The CIA disputed that characterization and suggested the panel should have requested interrogation videotapes specifically if it wanted them. “The notion that the CIA wasn’t cooperative or forthcoming with the 9/11 commission is just plain wrong. It is utterly without foundation,” spokesman Mark Mansfield said yesterday. “The CIA’s cooperation and assistance is what enabled the 9/11 commission to reconstruct the plot in their very comprehensive report.” In a statement e-mailed separately yesterday, Mansfield suggested the commission should have been specific about wanting videotapes.
The review of the commission’s correspondence with the Central Intelligence Agency came after the agency earlier this month revealed it had destroyed videotapes in 2005 showing harsh interrogations of two Al-Qaeda members.
The review, written up in a memo prepared by Philip Zelikow, the former executive director of the 9/11 commission, said that “further investigation is needed” to resolve whether the CIA’s failure to hand over the tapes violated federal law.
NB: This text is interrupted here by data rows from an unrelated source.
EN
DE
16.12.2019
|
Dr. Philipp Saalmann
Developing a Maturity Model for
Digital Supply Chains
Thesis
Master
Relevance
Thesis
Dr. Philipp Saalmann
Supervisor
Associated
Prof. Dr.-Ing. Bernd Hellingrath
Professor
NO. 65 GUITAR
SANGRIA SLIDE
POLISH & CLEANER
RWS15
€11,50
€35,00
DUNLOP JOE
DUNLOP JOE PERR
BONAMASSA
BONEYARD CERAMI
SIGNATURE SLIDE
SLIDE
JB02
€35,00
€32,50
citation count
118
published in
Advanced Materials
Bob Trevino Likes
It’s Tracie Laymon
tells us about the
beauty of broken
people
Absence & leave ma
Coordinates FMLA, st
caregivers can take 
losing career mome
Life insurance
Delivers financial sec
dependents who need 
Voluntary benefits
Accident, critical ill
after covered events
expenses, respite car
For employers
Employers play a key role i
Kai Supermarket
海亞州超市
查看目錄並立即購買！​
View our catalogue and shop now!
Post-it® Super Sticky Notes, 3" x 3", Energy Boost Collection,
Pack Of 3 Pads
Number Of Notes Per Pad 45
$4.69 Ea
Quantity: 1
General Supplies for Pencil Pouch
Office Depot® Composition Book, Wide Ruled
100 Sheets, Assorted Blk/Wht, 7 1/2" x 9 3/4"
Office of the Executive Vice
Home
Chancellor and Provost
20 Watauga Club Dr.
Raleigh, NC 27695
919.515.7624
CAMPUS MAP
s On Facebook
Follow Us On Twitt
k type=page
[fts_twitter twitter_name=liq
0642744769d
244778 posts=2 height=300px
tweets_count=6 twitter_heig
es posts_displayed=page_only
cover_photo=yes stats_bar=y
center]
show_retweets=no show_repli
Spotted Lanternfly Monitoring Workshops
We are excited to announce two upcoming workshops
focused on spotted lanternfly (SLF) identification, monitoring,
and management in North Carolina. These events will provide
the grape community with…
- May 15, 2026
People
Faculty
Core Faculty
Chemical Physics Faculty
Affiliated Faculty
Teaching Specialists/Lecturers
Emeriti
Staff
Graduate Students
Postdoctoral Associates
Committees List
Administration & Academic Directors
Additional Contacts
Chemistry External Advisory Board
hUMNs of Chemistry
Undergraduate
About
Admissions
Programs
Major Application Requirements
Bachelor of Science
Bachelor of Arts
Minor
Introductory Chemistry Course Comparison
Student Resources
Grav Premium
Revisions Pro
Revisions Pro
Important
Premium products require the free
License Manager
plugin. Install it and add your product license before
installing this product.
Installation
The memorandum does not assert that withholding the tapes was illegal but states that federal law penalizes anyone who “knowingly and willfully” withholds or “covers up” a “material fact” from a federal inquiry or makes “any materially false statement” to investigators, the Times said. The revelation will pile more pressure on President George W. Bush’s administration, already under fire over the affair by human rights groups and lawmakers who allege it has tried to coverup proof of torture.
A spokesman for the CIA told the Times the agency had been prepared to give the 9/11 commission the tapes, but that panel staff members never specifically asked for interrogation videos.